Everything looks like it works now! Next, exit the container and test the code
non-interactively. Notice we are calling the container again with docker run,
but instead of specifying an interactive (-it) run, we just issue the command
as we want to call it on the command line. Also, notice the return of the -v
flag, because we need to create a volume mount so that our data
(input.txt) is available inside the container.
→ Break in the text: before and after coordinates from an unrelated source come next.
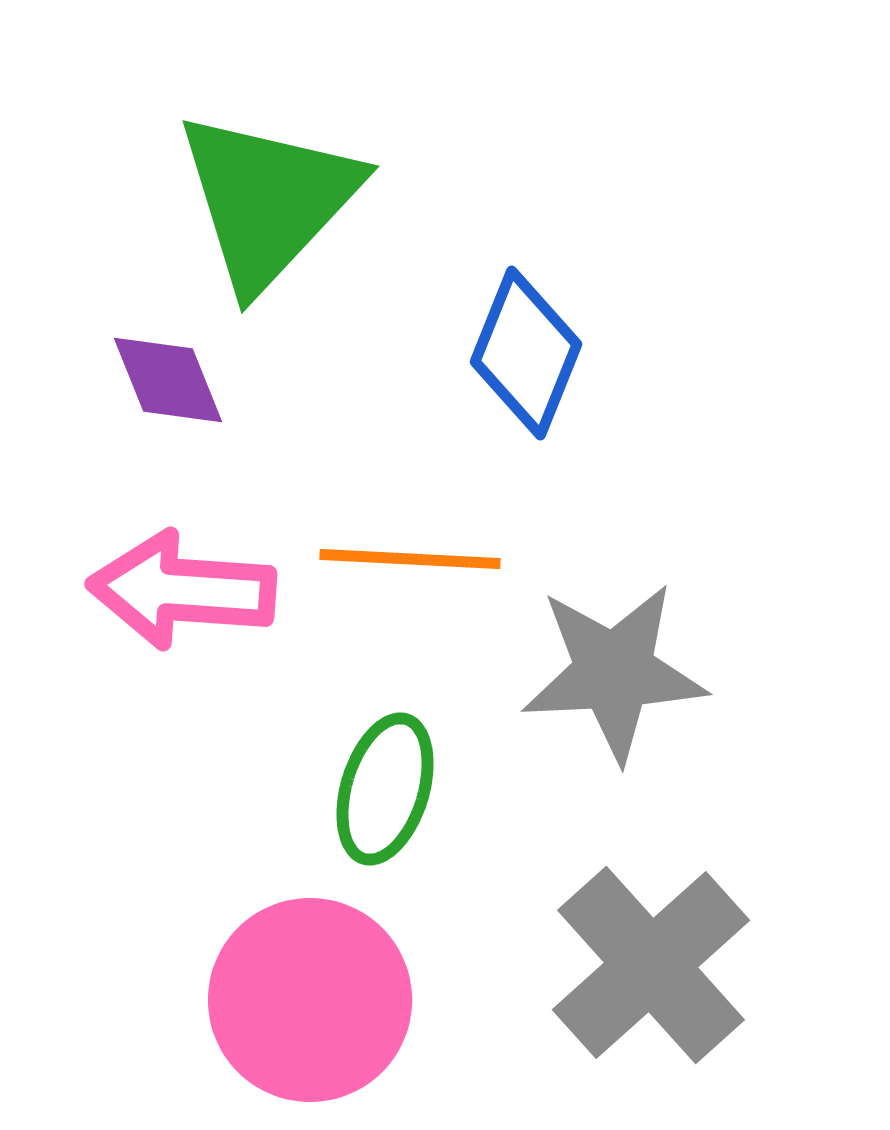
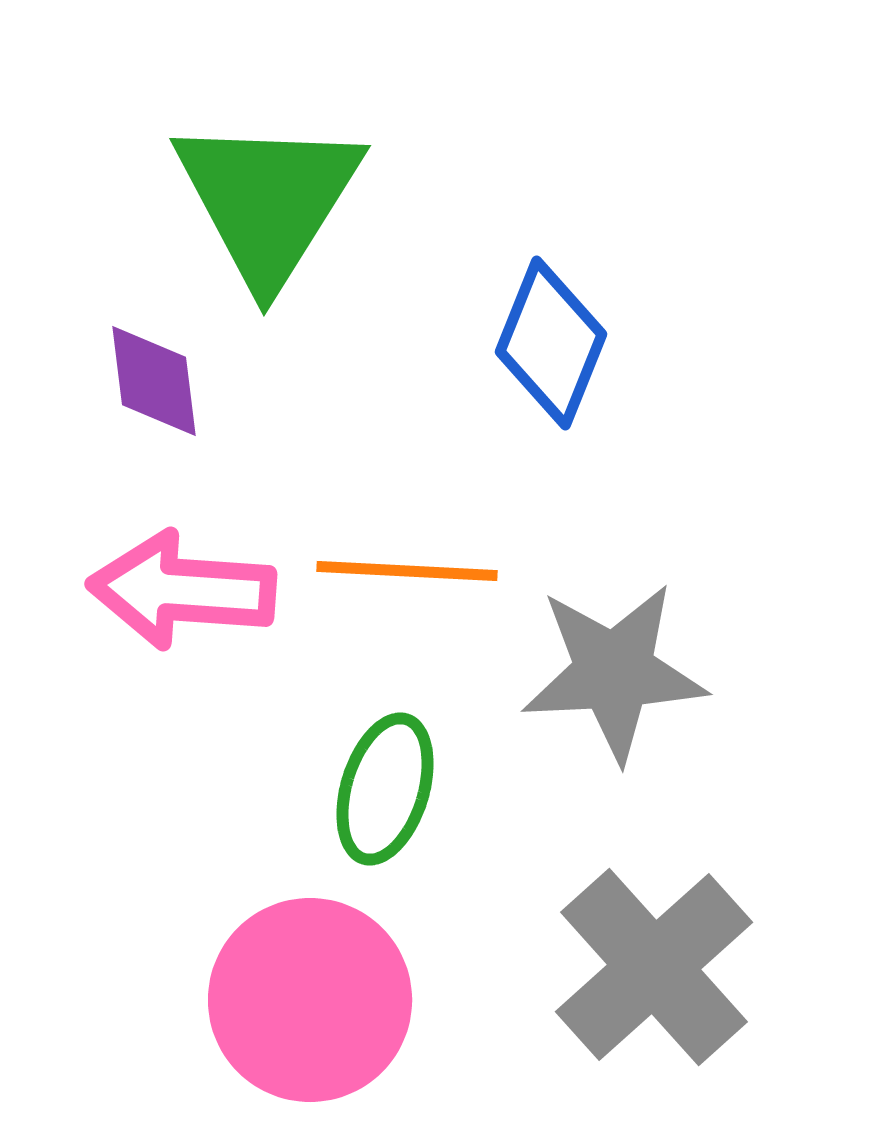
green triangle: rotated 11 degrees counterclockwise
blue diamond: moved 25 px right, 10 px up
purple diamond: moved 14 px left, 1 px down; rotated 15 degrees clockwise
orange line: moved 3 px left, 12 px down
gray cross: moved 3 px right, 2 px down
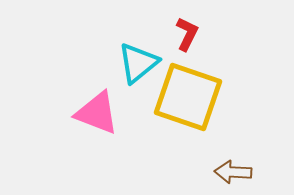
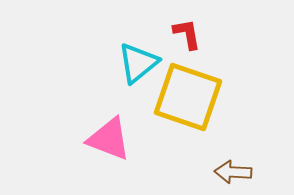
red L-shape: rotated 36 degrees counterclockwise
pink triangle: moved 12 px right, 26 px down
[terminal]$ docker run --rm \
-v $PWD/input.txt:/data/input.txt \
username/collatz:1.0 \
collatz.py /data/input.txt
Collatz
=======
12
...
Much simpler and cleaner! Our only local dependencies are the Docker runtime and some input data that we provide. Then we pull and run the image, mounting our data inside the container and executing the embedded Python3 script. Anyone with their own data could follow our same steps to replicate our work in their own environments.
The CMD Instruction#
Though our Dockerfile is already automated, we can take it a step further by using the CMD instruction.The CMD instruction specifies the default command that will be executed when a container starts. Unlike RUN instructions which execute during the image build process, CMD defines what happens at runtime.
There are three forms of CMD:
CMD ["executable","param1","param2"] # exec form (preferred)
CMD ["param1","param2"] # as default parameters to ENTRYPOINT
CMD command param1 param2 # shell form
For our collatz script, we could add a default CMD instruction:
CMD ["collatz.py", "/data/input.txt"]
This would allow users to run the container without specifying a command:
[terminal]$ docker run --rm -v $PWD/input.txt:/data/input.txt username/collatz:1.0
However, users can still override the CMD by providing their own command:
[terminal]$ docker run --rm -v $PWD/input.txt:/data/input.txt username/collatz:1.0 /bin/bash
Note
There can only be one CMD instruction in a Dockerfile. If you list more than one, only the last CMD will take effect.